When a line of the listing below has the string "November" in it, copy that line.
[PROVIDED RECORDS Boundary: Start]
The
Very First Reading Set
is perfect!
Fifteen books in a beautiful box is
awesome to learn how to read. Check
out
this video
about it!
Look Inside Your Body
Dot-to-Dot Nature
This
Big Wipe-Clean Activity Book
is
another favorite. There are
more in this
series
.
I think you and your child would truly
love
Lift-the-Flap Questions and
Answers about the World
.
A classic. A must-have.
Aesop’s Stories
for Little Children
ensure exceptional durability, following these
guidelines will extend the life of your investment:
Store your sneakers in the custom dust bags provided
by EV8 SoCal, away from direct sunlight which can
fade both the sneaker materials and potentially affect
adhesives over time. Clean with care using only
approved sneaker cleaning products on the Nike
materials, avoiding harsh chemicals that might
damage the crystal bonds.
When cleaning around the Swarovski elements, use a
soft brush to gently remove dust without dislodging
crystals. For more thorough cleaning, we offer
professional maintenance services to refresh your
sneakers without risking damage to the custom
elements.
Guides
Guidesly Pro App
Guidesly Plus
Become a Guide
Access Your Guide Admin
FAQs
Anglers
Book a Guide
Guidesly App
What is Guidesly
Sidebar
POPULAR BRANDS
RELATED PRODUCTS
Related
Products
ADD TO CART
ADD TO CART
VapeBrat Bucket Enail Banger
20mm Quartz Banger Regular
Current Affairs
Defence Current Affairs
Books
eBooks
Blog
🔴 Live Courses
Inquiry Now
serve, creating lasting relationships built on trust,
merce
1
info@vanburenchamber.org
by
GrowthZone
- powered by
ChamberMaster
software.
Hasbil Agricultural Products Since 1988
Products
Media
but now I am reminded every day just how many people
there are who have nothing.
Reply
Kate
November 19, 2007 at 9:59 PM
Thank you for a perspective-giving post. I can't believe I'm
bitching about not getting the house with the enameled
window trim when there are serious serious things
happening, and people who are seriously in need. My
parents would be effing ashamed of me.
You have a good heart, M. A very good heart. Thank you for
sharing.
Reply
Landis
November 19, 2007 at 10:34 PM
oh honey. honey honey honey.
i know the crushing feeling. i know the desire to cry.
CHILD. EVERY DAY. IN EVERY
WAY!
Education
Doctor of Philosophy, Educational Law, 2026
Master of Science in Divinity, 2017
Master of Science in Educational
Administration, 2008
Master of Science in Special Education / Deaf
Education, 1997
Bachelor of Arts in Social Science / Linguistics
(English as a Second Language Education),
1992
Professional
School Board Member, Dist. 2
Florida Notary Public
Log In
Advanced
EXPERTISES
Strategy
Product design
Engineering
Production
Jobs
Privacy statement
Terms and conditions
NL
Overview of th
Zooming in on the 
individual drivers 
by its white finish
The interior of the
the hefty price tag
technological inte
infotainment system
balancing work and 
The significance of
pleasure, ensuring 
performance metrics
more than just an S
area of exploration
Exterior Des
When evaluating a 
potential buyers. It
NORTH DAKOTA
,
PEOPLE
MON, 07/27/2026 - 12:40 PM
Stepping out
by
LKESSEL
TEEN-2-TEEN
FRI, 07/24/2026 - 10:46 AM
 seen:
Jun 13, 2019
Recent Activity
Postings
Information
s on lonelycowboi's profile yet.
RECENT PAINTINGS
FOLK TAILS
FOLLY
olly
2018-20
[PROVIDED RECORDS Boundary: End]
- **ANSWER TO THE PROBLEM**:
November 19, 2007 at 9:59 PM
November 19, 2007 at 10:34 PM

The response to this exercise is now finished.